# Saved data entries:
────

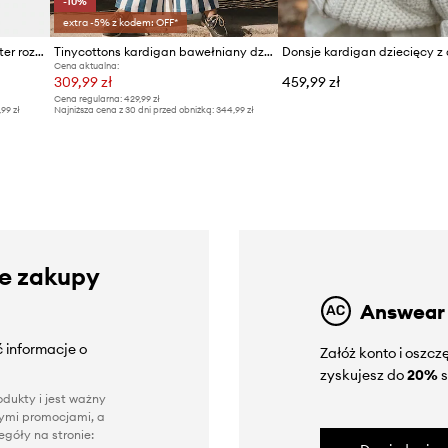
-10%
extra -5% z kodem: OFF*
United Colors of Benetton sweter rozpinany dziecięcy bawełniany
Tinycottons kardigan bawełniany dziecięcy SWANS DIAMONDS CARDIGAN
Cena aktualna:
309,99 zł
459,99 zł
Cena regularna:
429,99 zł
,99 zł
Najniższa cena z 30 dni przed obniżką:
344,99 zł
ze zakupy
Answear
 informacje o
Załóż konto i oszc
zyskujesz do
20%
s
dukty i jest ważny
nnymi promocjami, a
góły na stronie:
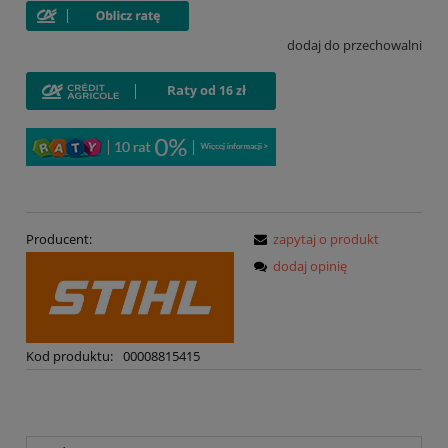
dodaj do przechowalni
Producent:
zapytaj o produkt
dodaj opinię
Kod produktu:
00008815415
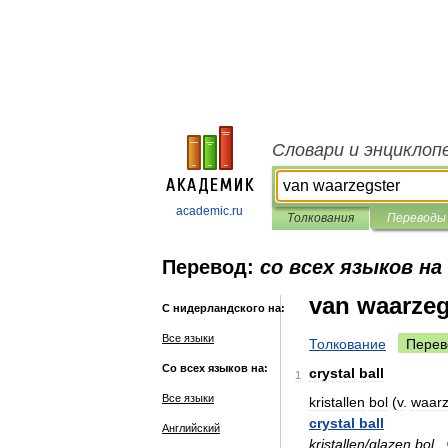
Словари и энциклоп
academic.ru
Толкования
Переводы
Перевод:
со всех языков на
van waarzeg
С нидерландского на:
Все языки
Толкование
Перев
Со всех языков на:
crystal
ball
1
Все языки
kristallen
bol
(
v
.
waarz
crystal
ball
Английский
kristallen
/
glazen
bol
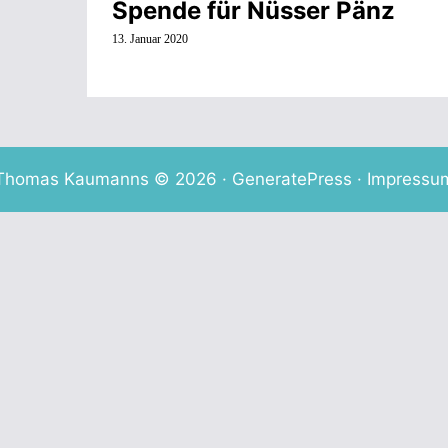
Spende für Nüsser Pänz
13. Januar 2020
Thomas Kaumanns © 2026 ·
GeneratePress
·
Impressu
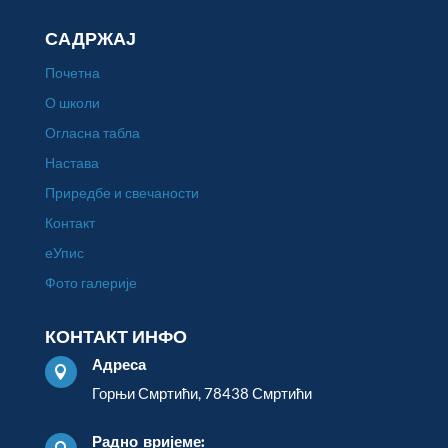
САДРЖАЈ
Почетна
О школи
Огласна табла
Настава
Приредбе и свечаности
Контакт
еУпис
Фото галерије
КОНТАКТ ИНФО
Адреса

Горњи Смртићи, 78438 Смртићи
Радно вријеме:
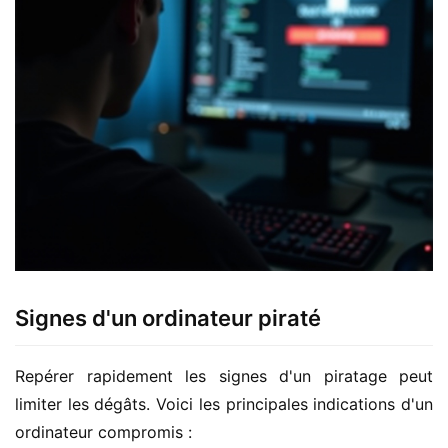
Signes d'un ordinateur piraté
Repérer rapidement les signes d'un piratage peut 
limiter les dégâts. Voici les principales indications d'un 
ordinateur compromis :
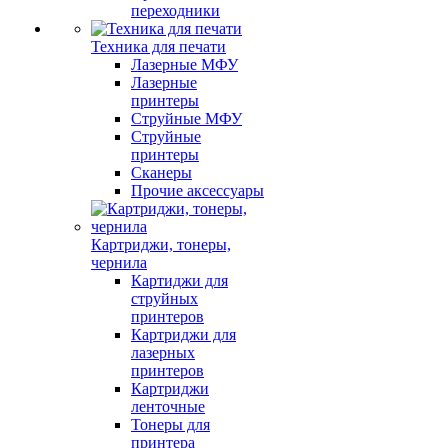
переходники
Техника для печати
Лазерные МФУ
Лазерные
принтеры
Струйные МФУ
Струйные
принтеры
Сканеры
Прочие аксессуары
Картриджи, тонеры,
чернила
Картиджи для
струйных
принтеров
Картриджи для
лазерных
принтеров
Картриджи
ленточные
Тонеры для
принтера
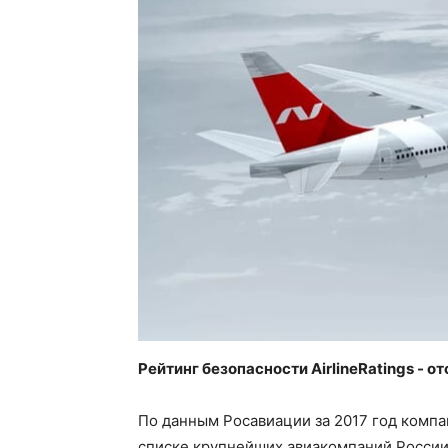
Рейтинг безопасности AirlineRatings - от
По данным Росавиации за 2017 год компан
списке крупнейших авиакомпаний России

────

# Exercise:
Please retype, exactly and only, the lines from the one holding "13. Januar 2020" to the end of the entries, both ends included, without any pictures.

# Exercise answer:
13. Januar 2020
Thomas Kaumanns © 2026 ·
GeneratePress
·
Impressu
САДРЖАЈ
Почетна
О школи
Огласна табла
Настава
Приредбе и свечаности
Контакт
еУпис
Фото галерије
КОНТАКТ ИНФО
Адреса

Горњи Смртићи, 78438 Смртићи
Радно вријеме:
Signes d'un ordinateur piraté
Repérer rapidement les signes d'un piratage peut 
limiter les dégâts. Voici les principales indications d'un 
ordinateur compromis :
переходники
Техника для печати
Лазерные МФУ
Лазерные
принтеры
Струйные МФУ
Струйные
принтеры
Сканеры
Прочие аксессуары
Картриджи, тонеры,
чернила
Картиджи для
струйных
принтеров
Картриджи для
лазерных
принтеров
Картриджи
ленточные
Тонеры для
принтера
Рейтинг безопасности AirlineRatings - от
По данным Росавиации за 2017 год компан
списке крупнейших авиакомпаний России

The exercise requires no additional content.